Exercise → Stop after the line containing "欧美色图 (322, 479)": print each line exactly from the first line of the listing up to that point.

===

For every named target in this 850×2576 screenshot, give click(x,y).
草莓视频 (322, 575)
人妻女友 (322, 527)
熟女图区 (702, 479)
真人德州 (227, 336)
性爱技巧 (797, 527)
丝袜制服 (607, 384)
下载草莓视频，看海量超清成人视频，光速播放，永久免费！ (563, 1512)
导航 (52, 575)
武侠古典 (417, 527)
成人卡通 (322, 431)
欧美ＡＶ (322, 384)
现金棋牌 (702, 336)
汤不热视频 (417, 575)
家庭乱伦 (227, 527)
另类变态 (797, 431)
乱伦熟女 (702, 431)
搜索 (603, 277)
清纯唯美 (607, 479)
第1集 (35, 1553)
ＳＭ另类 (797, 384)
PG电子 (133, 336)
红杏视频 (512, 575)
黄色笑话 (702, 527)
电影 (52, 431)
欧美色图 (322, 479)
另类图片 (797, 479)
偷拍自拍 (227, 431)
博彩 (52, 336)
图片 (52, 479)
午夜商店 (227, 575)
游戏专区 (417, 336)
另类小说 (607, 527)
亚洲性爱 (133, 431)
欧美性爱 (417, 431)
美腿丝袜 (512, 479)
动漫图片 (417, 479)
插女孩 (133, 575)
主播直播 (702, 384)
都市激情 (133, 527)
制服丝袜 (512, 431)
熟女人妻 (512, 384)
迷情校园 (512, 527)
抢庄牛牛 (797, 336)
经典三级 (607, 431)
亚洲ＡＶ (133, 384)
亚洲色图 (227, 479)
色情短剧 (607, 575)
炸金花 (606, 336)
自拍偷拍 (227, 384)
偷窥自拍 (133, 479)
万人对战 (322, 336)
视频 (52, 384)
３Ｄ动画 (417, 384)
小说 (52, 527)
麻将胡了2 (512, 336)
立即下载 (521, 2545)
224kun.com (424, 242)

===

Response for this exercise →
For every named target in this 850×2576 screenshot, give click(x,y).
草莓视频 (322, 575)
人妻女友 (322, 527)
熟女图区 (702, 479)
真人德州 (227, 336)
性爱技巧 (797, 527)
丝袜制服 (607, 384)
下载草莓视频，看海量超清成人视频，光速播放，永久免费！ (563, 1512)
导航 (52, 575)
武侠古典 (417, 527)
成人卡通 (322, 431)
欧美ＡＶ (322, 384)
现金棋牌 (702, 336)
汤不热视频 (417, 575)
家庭乱伦 (227, 527)
另类变态 (797, 431)
乱伦熟女 (702, 431)
搜索 (603, 277)
清纯唯美 (607, 479)
第1集 (35, 1553)
ＳＭ另类 (797, 384)
PG电子 (133, 336)
红杏视频 (512, 575)
黄色笑话 (702, 527)
电影 (52, 431)
欧美色图 (322, 479)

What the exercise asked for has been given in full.